A.M. Best Co. has assigned a financial strength rating of ‘B+’ (Good) and issuer credit rating of “bbb-” to Michigan-based PrimeOne Insurance Company, both with stable outlooks. The ratings of PrimeOne “largely reflect its adequate initial capitalization and the track record of the senior management team in critical functional areas,” said Best. The rating agency also explained that the ratings reflect its “expectation concerning the company’s ability to successfully execute its business plan targeting property, general liability and liquor liability coverage for hospitality risks, restaurants, bars, taverns, convenience stores and other similar classes in Michigan.” Best’s review of PrimeOne’s business plan “appeared reasonable, considering prevailing market conditions.” The ratings also acknowledge the “considerable challenges and execution risk associated with a start-up company. While PrimeOne hopes to take advantage of some potential market dislocation in Michigan concerning its targeted classes of business, it will still have to compete with other more established competitors for the opportunity to secure an appreciable share of that business.”
Standard & Poor’s Ratings Services has assigned its ‘AA+’ senior debt rating to Berkshire Hathaway Finance Corp.’s (BHFC) $500 million senior notes. The notes will have a maturity of five years. The assigned rating is” based on the ratings on Berkshire Hathaway Inc. (BRK; AA+/Stable/A-1+), BHFC’s ultimate parent, reflecting BRK’s extremely strong competitive position, very strong earnings, very strong liquidity position, and conservative financial leverage and coverage metrics,” S&P explained. As offsetting factors S&P cited the company’s “high tolerance for equity investment risk and resulting volatility in insurance company statutory capital; the insurance group’s capital adequacy–as measured by Standard & Poor’s capital model–below what we typically expect to see for the current rating category; exposure to adverse development of reserves held for long-term insurance liabilities; concerns about risk-tolerance levels; and the issue of management succession.” S&P also noted that “BRK fully guarantees BHFC’s new note issuance. BHFC will use the net proceeds of this issuance to repay $500 million of notes maturing on Dec. 15, 2010. BHFC’s borrowings are used to fund the finance operations of Vanderbilt Mortgage & Finance Inc., a wholly owned subsidiary of Clayton Homes Inc. The debt associated with these operations is treated as operating leverage. Clayton is a vertically integrated manufactured housing company. BRK’s adjusted debt leverage and interest coverage (excluding the separately rated subsidiaries MidAmerican Energy Holdings Co. and Burlington Northern Santa Fe Corp.) are conservative.

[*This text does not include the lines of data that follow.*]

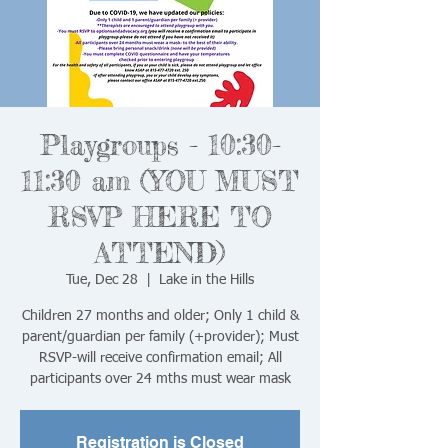
Playgroups - 10:30-
11:30 am (YOU MUST
RSVP HERE TO
ATTEND)
Tue, Dec 28
  |  
Lake in the Hills
Children 27 months and older; Only 1 child &
parent/guardian per family (+provider); Must
RSVP-will receive confirmation email; All
Registration is Closed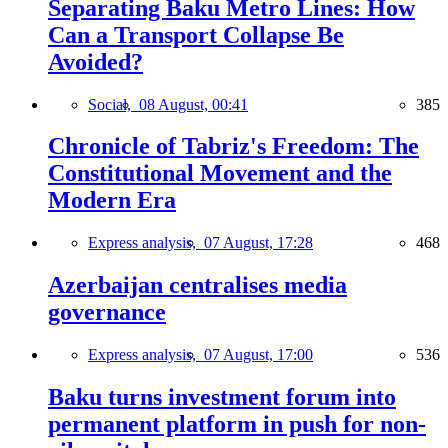
Separating Baku Metro Lines: How
Can a Transport Collapse Be
Avoided?
Social,
08 August, 00:41
385
Chronicle of Tabriz's Freedom: The
Constitutional Movement and the
Modern Era
Express analysis,
07 August, 17:28
468
Azerbaijan centralises media
governance
Express analysis,
07 August, 17:00
536
Baku turns investment forum into
permanent platform in push for non-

Debt leverage was 12.4 percent as of Sept. 30, 2010. Interest coverage was 23.8x in the first nine months of 2010.”
A.M. Best Co. has affirmed the financial strength rating of ‘A’ (Excellent) and issuer credit ratings of “a” of Safety National Group, whose members include Safety National Casualty Corporation (SNCC) of St. Louis, MO and its reinsured affiliate, Safety First Insurance Company (SFIC) of Chicago. The outlook for all ratings is stable. The affirmations reflect the group’s “strong operating performance, solid capitalization achieved in part through explicit capital support from its parent, Delphi Financial Group, Inc. and its established market presence within the excess workers’ compensation market,” said Best. As offsetting factors Best cited “areas of ongoing, yet declining, adverse loss release development occurring on prior accident years and the impact of investment market fluctuations, which has hampered the group’s ability to internally generate capital.” However, Best indicated that despite these concerns, the outlook recognizes the group’s historically solid profitability levels, which outperform its peer composite, and Best’s expectation that “SNCC should generate surplus growth through strong earnings over the near term. The positive rating attributes reflect SNCC’s disciplined underwriting standards, service-oriented business approach and experienced management team. Furthermore, Delphi Financial is fully committed to supporting SNCC’s operations, while maintaining a moderate level of financial leverage with solid interest coverage ratios and historically excellent earnings produced by its insurance subsidiaries. The ratings also acknowledge the inherent synergies between Delphi Financial’s insurance entities, which include the sharing of management expertise, client bases, products, distribution and expenses.”